Although you will never hear this from the Butcher, our patron was our saviour time and time again. Now he loaned us an entire four-storey DEVELOPMENT POSSIBILITY in Bathurst Street, a site well situated, close to the George Street entertainment district and transportation. Of course my brother was a genius so there was no need to thank Jean-Paul. This was a PATTERN OF BEHAVIOUR previously observed. For instance, our mother had sold her twenty acres at Parwan so the Butcher could further his studies at Footscray Tech but in all his thousands of MEDIA PROFILES my brother never mentioned his family's kindness. He portrayed his departure from the Marsh as an ASCENSION from a cesspit, holy fire blasting from his hairy arse.

At Jean-Paul's property in Bathurst Street he immediately set to the front door with drills and hammers, securing a padlock on the outside and a galvanised bolt inside, all this IRRATIONAL ACTIVITY being solely to prevent the legal owner gaining entry and presumably stealing the POST-COMMENCEMENT MASTERPIECES contained therein.

Having previously served as an ARTHUR MURRAY DANCE.

STUDIO the building was already well equipped with lights and mirrors FIFTEEN HUNDRED SQUARE FEET per floor and therefore a good place for making art. But now my brother did not wish to paint at all. I must be stupid to have expected that he would. Instead he decided to retrieve the work confiscated by Detective Amberstreet for in his CONFUSED MIND this huge canvas was now hanging on the wall in the headquarters of the New South Wales police. Imagine. All the VICE SQUAD with their big fat woodies come to have a Captain Cook.

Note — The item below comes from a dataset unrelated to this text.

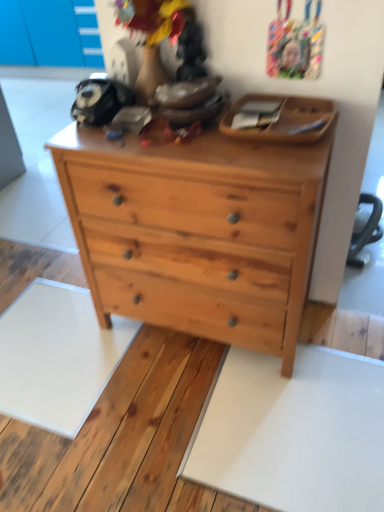 The image size is (384, 512). In order to click on vacant point above natural wood chest of drawers at center (from a real-world perspective) in this screenshot , I will do `click(190, 136)`.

The first night he ground his teeth and kicked me in the balls by accident, Lord save us, he thrashed around, giving orders in a rage. Night and day my brother was in a fret about the place in history which had been given to him and then taken back again.

What happiness had he gained by leaving home?

First thing in the morning, nothing would deter him, but he must have a chat to the police and have them return his painting ASAP. Had it slipped his mind that he was a SUSPECT in a larceny a party to an ASSAULT and in contravention of a court order to go no closer than five miles to the MARITAL RESIDENCE? Had he forgotten he had been ILL WITH FEAR only last July when he was sent to Long Bay for his BREAK AND ENTER? He told me police can do what they like to you. He would have had to be blind not to notice swarms of coppers on the streets around the Arthur Murray Dance Studio, deaf not to hear their sirens in the night as they pursued the so-called ASIAN GANGS. Due to the muggy March weather we had been forced to sleep with the windows open and thus could hear PERVERTS down in the alley and DRUG ADDICTS arguing and the footsteps of people fleeing from the Asian gangs. During the night I was pleased to have the protection of the locks. At the same time I never liked to be shut inside a house, so when he went off to the police I was UP AND OFF like a greyhound after an electric hare.

Always about, all my life, whether on the chair in front of our shop or in the pony cart taking orders. In Bellingen always on the road, the air in summer thick with floating thistle seeds and spiders travelling miles like balloonists on their webs, and in the city too, I would rather be outside during the hours when it was safe to be so, and I took a folding chair down to the footpath and witnessed all the human clocks passing me, pumping, sloshing—there is one, there another, and each one the centre of the world. You can go half mad looking at them, like gazing at the stars at night and thinking of infinity. What a strain it is. Our mother suffered it, always looking at eternity with her watery eyes, poor Mum, God bless her.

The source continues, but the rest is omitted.